◆ Problem details:
Your answer should be every line of the records that contains the word "řazení", copied as it stands.

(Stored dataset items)
━━━━━━━━━━
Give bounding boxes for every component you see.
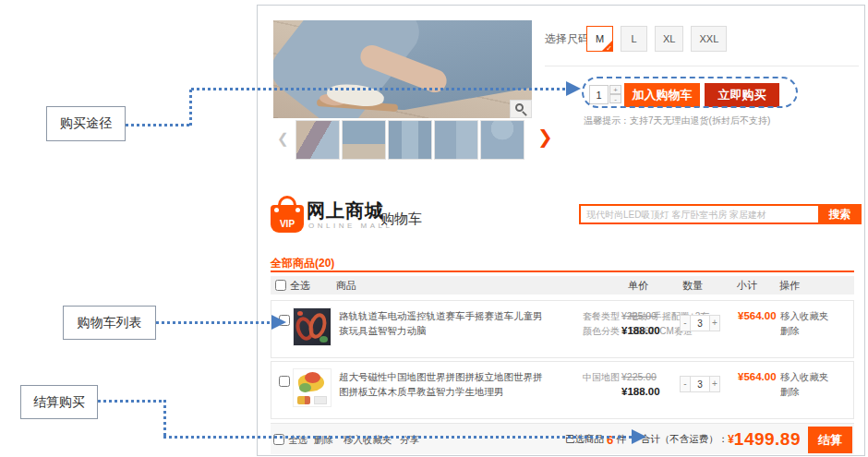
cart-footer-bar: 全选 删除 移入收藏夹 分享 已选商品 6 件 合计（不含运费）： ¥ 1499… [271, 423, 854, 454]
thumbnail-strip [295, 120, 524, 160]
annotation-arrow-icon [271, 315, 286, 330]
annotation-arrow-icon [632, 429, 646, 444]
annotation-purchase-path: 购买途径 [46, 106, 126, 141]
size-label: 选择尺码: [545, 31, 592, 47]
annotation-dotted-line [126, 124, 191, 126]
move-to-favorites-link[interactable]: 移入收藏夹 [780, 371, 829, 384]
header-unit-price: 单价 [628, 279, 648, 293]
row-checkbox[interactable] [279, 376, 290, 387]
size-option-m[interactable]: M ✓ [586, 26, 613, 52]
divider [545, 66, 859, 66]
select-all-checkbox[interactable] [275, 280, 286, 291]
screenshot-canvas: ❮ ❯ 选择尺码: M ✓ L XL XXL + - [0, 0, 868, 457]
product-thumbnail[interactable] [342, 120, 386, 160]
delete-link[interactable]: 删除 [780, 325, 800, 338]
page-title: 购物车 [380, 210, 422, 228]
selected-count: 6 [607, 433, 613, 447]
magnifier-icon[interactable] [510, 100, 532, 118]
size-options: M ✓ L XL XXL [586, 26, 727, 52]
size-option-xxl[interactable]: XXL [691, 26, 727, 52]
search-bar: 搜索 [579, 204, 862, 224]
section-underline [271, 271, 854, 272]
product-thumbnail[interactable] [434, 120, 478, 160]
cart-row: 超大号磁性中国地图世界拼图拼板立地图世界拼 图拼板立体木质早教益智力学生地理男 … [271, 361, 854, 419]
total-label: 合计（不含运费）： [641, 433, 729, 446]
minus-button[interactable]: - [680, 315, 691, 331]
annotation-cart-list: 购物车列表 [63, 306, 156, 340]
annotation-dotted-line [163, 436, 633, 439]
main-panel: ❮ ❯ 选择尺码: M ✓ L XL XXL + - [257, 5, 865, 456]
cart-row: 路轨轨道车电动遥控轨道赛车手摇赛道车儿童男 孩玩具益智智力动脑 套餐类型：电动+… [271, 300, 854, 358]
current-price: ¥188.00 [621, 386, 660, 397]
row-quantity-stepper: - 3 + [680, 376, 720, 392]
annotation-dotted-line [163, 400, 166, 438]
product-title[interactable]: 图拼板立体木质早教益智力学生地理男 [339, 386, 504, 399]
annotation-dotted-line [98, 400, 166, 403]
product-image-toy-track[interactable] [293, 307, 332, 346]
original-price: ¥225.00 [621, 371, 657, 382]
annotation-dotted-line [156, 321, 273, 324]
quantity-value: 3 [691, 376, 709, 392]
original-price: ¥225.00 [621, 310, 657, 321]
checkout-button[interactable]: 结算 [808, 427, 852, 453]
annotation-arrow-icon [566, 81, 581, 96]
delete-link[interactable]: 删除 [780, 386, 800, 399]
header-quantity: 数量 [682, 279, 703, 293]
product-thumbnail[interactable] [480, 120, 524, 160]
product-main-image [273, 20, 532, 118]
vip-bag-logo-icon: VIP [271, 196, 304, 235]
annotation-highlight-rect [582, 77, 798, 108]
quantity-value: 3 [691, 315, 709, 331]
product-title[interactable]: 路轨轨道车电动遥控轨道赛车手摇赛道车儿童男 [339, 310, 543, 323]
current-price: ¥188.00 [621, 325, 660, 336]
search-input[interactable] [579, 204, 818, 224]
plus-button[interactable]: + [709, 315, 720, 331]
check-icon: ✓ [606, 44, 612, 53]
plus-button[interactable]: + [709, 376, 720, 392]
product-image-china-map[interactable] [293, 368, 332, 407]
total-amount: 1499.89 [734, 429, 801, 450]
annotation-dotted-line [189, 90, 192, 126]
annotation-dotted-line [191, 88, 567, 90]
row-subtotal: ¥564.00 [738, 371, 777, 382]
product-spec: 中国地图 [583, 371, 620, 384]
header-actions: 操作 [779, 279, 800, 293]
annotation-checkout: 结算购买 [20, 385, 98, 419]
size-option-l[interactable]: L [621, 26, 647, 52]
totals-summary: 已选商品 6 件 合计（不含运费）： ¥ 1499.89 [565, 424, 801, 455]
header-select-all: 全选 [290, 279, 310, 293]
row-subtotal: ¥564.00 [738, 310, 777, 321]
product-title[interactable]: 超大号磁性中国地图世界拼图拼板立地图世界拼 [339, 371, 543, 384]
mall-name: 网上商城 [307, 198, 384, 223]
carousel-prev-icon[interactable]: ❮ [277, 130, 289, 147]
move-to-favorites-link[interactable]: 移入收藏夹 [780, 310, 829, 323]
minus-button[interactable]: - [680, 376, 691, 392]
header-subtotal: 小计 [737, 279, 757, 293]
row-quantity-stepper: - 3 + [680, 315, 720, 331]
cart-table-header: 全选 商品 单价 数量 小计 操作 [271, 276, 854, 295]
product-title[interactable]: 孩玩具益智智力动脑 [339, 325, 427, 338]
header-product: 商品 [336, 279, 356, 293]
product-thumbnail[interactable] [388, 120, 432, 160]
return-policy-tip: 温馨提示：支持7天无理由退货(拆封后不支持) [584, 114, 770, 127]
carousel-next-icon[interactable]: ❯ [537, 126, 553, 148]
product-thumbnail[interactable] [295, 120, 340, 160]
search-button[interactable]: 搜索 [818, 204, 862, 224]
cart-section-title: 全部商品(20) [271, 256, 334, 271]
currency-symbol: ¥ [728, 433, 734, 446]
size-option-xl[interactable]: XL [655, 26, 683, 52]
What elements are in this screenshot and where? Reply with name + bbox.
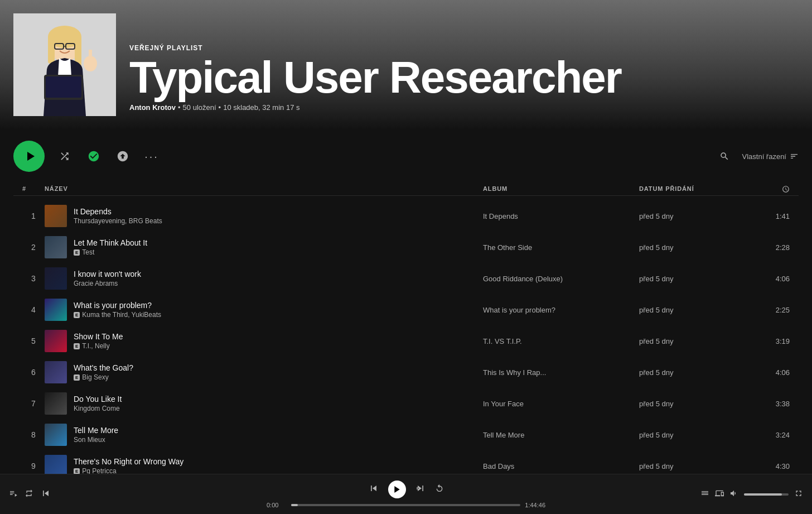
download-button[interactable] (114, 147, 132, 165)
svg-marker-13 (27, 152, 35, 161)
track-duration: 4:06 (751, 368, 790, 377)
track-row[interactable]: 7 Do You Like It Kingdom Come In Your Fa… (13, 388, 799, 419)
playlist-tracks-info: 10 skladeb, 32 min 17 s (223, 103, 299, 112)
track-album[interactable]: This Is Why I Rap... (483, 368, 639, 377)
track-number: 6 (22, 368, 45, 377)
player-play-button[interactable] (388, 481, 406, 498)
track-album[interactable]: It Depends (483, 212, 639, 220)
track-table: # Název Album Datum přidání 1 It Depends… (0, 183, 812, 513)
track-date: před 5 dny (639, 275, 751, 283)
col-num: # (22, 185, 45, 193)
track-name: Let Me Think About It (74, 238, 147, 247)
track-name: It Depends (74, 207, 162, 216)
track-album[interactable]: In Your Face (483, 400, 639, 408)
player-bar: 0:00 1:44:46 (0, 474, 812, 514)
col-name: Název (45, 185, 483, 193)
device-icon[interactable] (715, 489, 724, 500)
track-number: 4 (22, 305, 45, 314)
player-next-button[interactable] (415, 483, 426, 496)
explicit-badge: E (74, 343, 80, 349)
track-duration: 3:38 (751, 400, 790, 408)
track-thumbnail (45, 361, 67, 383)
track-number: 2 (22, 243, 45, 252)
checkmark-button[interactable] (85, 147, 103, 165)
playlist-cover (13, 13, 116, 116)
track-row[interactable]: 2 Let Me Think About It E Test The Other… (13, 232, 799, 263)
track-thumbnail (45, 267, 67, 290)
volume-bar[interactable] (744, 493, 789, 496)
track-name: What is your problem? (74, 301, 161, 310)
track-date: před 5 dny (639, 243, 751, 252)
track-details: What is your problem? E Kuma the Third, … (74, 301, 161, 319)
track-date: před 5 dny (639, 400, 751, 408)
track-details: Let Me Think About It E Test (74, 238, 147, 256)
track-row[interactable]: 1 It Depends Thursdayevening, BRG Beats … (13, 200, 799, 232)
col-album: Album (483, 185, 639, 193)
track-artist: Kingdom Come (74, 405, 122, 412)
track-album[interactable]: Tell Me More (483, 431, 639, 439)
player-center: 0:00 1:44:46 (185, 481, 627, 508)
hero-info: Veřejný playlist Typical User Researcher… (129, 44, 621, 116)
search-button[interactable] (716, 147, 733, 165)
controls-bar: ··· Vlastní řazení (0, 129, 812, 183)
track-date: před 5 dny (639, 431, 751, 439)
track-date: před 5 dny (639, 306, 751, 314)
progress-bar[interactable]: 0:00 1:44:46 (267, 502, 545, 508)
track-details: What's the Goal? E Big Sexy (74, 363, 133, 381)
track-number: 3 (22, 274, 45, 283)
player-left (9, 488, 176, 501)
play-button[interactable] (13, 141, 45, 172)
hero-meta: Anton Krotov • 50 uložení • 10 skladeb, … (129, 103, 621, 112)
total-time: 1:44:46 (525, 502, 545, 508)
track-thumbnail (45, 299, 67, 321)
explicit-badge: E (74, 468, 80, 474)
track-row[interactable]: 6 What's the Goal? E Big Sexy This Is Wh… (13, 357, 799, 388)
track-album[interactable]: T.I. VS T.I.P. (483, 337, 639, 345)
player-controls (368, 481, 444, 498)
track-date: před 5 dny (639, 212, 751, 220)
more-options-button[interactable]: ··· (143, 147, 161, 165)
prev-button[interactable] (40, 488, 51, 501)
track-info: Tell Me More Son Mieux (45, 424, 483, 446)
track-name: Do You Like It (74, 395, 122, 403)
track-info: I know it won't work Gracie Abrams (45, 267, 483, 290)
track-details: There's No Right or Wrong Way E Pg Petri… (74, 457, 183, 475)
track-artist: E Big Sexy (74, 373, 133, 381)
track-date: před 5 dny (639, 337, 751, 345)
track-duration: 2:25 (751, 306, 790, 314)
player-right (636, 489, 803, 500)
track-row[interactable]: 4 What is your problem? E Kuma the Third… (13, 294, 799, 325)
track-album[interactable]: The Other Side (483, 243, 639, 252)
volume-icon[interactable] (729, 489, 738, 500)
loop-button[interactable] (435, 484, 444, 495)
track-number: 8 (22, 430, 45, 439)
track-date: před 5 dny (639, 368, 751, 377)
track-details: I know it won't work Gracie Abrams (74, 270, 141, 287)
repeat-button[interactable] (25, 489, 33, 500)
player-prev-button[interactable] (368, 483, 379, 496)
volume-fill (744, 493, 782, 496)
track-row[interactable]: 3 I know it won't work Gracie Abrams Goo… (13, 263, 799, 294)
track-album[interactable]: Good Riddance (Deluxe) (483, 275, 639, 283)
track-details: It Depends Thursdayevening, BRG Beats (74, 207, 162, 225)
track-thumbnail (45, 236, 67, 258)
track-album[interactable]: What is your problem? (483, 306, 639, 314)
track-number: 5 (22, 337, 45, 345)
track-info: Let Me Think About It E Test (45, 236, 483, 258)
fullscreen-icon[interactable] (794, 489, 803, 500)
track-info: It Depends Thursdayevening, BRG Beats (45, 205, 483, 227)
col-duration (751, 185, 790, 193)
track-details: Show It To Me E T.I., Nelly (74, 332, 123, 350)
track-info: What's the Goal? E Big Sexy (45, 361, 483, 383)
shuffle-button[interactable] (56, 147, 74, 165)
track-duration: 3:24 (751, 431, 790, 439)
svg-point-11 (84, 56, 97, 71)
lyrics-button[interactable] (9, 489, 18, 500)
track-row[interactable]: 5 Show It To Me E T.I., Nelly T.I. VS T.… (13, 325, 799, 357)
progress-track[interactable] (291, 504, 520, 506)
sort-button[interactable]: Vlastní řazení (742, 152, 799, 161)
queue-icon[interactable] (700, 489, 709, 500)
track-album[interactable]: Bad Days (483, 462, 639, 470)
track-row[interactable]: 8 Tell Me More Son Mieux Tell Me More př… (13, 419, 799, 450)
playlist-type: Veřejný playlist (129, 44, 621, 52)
━━━━━━━━━━
◆ Response for this exercise:
controls-bar: ··· Vlastní řazení (0, 129, 812, 183)
sort-button[interactable]: Vlastní řazení (742, 152, 799, 161)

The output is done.